Copy each line of the data below with the word "header".

--- RECORDED INFORMATION Enclosed Below ---

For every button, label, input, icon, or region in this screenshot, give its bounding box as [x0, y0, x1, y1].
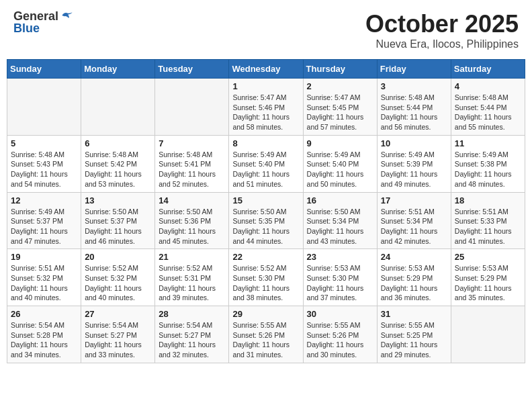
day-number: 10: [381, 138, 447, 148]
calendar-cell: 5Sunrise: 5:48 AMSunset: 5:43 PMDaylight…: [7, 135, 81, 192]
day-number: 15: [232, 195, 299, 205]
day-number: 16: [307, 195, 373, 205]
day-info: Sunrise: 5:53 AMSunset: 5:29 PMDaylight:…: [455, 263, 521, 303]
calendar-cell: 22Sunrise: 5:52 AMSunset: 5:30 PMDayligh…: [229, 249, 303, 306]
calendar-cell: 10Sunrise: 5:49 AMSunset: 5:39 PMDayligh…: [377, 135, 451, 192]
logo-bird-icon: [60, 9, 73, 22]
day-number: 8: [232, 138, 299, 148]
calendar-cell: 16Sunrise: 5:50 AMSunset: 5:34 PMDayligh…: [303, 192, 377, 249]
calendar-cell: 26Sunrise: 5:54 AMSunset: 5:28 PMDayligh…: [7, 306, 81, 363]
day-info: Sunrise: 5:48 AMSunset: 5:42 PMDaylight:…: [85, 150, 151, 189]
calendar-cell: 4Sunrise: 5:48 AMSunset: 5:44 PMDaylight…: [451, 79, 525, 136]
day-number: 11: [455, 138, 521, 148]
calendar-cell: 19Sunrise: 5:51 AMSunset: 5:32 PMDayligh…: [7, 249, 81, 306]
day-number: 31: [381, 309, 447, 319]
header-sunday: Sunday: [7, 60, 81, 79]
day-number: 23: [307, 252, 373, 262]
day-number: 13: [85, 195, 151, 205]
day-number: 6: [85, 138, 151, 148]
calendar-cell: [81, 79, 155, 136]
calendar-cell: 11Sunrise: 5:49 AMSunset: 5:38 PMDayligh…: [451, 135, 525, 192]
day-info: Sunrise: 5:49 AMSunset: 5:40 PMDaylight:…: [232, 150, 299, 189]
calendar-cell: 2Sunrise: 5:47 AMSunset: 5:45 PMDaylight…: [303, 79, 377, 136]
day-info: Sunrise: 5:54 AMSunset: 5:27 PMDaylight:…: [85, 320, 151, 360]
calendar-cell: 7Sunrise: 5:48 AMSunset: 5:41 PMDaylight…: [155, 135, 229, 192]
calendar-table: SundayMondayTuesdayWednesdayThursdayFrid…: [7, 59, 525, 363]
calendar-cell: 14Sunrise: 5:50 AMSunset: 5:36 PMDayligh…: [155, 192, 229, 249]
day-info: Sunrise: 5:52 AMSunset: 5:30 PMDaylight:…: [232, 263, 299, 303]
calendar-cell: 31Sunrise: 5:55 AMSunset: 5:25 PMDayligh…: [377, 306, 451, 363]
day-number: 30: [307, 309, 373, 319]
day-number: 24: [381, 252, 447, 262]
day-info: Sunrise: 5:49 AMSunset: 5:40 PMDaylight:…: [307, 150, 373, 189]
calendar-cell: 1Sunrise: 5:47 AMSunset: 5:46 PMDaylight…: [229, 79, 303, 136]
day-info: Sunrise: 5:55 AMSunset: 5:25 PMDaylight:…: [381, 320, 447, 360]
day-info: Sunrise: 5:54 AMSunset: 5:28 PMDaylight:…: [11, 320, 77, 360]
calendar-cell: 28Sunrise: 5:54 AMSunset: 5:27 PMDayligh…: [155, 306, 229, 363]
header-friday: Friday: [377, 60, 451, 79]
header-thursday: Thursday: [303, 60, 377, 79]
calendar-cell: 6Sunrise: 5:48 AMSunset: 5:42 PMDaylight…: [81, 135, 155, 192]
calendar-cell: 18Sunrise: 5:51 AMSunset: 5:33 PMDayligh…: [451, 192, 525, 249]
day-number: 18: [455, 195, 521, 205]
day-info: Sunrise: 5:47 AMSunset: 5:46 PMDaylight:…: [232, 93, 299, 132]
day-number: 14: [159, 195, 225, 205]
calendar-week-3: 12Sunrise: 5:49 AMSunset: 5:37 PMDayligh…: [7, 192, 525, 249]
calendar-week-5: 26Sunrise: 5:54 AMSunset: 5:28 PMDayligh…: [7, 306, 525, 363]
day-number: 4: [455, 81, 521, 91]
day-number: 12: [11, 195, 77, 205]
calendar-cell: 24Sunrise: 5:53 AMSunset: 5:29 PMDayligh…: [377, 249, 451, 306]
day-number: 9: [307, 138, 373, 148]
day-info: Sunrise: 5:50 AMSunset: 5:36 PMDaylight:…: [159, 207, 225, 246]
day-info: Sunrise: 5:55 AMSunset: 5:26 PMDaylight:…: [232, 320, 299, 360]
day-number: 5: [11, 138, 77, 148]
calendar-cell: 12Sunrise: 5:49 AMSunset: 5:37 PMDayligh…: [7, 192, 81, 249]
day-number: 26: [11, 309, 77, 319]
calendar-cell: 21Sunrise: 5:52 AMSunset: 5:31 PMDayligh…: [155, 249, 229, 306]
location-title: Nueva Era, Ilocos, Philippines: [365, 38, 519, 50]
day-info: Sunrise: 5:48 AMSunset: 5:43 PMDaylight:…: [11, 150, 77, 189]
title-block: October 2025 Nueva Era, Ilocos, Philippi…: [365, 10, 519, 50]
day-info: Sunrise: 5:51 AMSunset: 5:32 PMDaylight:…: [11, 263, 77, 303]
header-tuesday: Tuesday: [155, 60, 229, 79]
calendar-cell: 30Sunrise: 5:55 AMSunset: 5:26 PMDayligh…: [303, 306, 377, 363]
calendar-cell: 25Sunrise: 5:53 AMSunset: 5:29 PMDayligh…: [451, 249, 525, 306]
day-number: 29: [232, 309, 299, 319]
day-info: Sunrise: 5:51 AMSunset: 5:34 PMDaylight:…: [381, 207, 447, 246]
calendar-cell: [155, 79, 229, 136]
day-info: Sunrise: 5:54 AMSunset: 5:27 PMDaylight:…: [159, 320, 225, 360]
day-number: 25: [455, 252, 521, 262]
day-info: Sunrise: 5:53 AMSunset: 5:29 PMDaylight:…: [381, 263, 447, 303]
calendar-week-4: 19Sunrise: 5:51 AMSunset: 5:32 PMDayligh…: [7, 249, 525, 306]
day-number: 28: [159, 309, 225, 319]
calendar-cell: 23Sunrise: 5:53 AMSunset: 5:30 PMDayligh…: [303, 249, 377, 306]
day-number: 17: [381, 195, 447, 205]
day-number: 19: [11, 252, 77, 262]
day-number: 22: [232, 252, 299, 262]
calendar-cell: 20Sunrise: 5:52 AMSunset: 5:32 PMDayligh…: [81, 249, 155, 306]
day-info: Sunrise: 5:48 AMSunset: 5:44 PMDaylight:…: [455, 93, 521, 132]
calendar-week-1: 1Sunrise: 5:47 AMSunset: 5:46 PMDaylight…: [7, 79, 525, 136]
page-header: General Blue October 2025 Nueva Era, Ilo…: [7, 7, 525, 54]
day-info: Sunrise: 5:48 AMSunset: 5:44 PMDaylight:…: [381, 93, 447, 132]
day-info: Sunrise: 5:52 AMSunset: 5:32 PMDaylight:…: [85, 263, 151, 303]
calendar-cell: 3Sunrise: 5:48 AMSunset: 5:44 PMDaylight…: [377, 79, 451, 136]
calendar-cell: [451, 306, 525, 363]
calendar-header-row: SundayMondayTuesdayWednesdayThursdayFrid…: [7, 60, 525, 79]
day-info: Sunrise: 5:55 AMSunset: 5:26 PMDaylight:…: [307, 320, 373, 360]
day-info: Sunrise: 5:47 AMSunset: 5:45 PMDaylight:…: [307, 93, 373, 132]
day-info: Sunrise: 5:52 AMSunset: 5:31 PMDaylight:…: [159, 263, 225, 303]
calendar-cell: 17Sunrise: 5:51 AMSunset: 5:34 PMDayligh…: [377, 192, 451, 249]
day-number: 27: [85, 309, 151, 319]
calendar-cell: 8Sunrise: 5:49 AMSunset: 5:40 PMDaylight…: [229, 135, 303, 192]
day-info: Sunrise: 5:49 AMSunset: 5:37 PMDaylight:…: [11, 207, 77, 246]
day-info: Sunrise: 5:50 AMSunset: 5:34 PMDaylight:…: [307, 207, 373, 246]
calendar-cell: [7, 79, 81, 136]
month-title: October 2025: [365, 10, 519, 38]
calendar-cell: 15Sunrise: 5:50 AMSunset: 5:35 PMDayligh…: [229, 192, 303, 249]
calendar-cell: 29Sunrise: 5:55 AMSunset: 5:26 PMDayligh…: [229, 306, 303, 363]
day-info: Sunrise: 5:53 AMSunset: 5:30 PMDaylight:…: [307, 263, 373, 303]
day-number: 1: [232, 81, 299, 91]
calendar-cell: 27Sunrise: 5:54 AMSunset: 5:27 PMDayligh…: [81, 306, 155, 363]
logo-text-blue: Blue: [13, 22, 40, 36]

--- End of Enclosed RECORDED INFORMATION ---

* [SOLVED PROBLEM]:
header-sunday: Sunday: [7, 60, 81, 79]
header-friday: Friday: [377, 60, 451, 79]
header-thursday: Thursday: [303, 60, 377, 79]
header-tuesday: Tuesday: [155, 60, 229, 79]
page-header: General Blue October 2025 Nueva Era, Ilo…: [7, 7, 525, 54]
calendar-header-row: SundayMondayTuesdayWednesdayThursdayFrid…: [7, 60, 525, 79]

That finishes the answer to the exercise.